# Directions for this task
Beginning at the line that holds "Privacy Policy", copy the material below exactly through its last line.

# Supplied records

=== Section Start ===

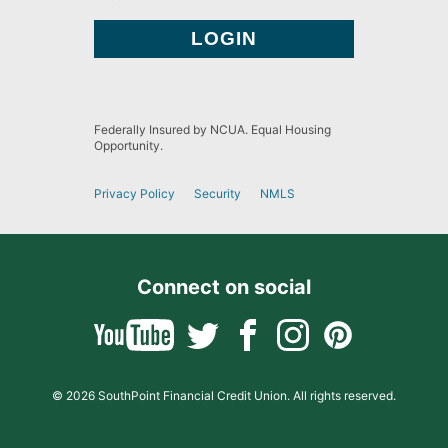
Federally Insured by NCUA. Equal Housing
Opportunity.
Privacy Policy
Security
NMLS
Connect on social
© 2026 SouthPoint Financial Credit Union. All rights reserved.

=== Section End ===

# Your solution
Privacy Policy
Security
NMLS
Connect on social
© 2026 SouthPoint Financial Credit Union. All rights reserved.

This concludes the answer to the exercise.